**ABOUT THIS TASK:** Word for word, set down the records and skip each picture.

[Dataset entries]
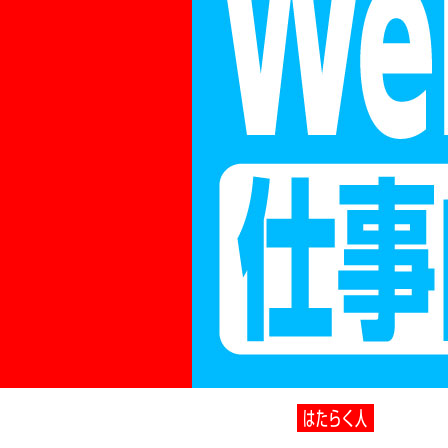
はたらく人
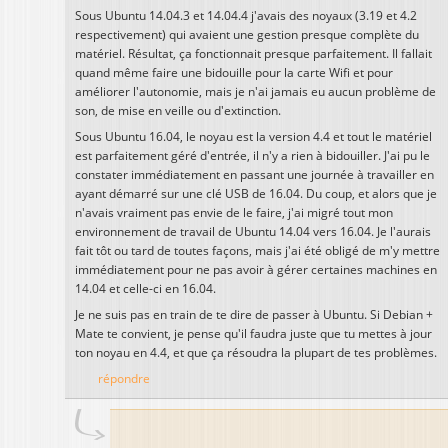
Sous Ubuntu 14.04.3 et 14.04.4 j'avais des noyaux (3.19 et 4.2
respectivement) qui avaient une gestion presque complète du
matériel. Résultat, ça fonctionnait presque parfaitement. Il fallait
quand même faire une bidouille pour la carte Wifi et pour
améliorer l'autonomie, mais je n'ai jamais eu aucun problème de
son, de mise en veille ou d'extinction.
Sous Ubuntu 16.04, le noyau est la version 4.4 et tout le matériel
est parfaitement géré d'entrée, il n'y a rien à bidouiller. J'ai pu le
constater immédiatement en passant une journée à travailler en
ayant démarré sur une clé USB de 16.04. Du coup, et alors que je
n'avais vraiment pas envie de le faire, j'ai migré tout mon
environnement de travail de Ubuntu 14.04 vers 16.04. Je l'aurais
fait tôt ou tard de toutes façons, mais j'ai été obligé de m'y mettre
immédiatement pour ne pas avoir à gérer certaines machines en
14.04 et celle-ci en 16.04.
Je ne suis pas en train de te dire de passer à Ubuntu. Si Debian +
Mate te convient, je pense qu'il faudra juste que tu mettes à jour
ton noyau en 4.4, et que ça résoudra la plupart de tes problèmes.
répondre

**EXERCISE ANSWER:**
はたらく人
Sous Ubuntu 14.04.3 et 14.04.4 j'avais des noyaux (3.19 et 4.2
respectivement) qui avaient une gestion presque complète du
matériel. Résultat, ça fonctionnait presque parfaitement. Il fallait
quand même faire une bidouille pour la carte Wifi et pour
améliorer l'autonomie, mais je n'ai jamais eu aucun problème de
son, de mise en veille ou d'extinction.
Sous Ubuntu 16.04, le noyau est la version 4.4 et tout le matériel
est parfaitement géré d'entrée, il n'y a rien à bidouiller. J'ai pu le
constater immédiatement en passant une journée à travailler en
ayant démarré sur une clé USB de 16.04. Du coup, et alors que je
n'avais vraiment pas envie de le faire, j'ai migré tout mon
environnement de travail de Ubuntu 14.04 vers 16.04. Je l'aurais
fait tôt ou tard de toutes façons, mais j'ai été obligé de m'y mettre
immédiatement pour ne pas avoir à gérer certaines machines en
14.04 et celle-ci en 16.04.
Je ne suis pas en train de te dire de passer à Ubuntu. Si Debian +
Mate te convient, je pense qu'il faudra juste que tu mettes à jour
ton noyau en 4.4, et que ça résoudra la plupart de tes problèmes.
répondre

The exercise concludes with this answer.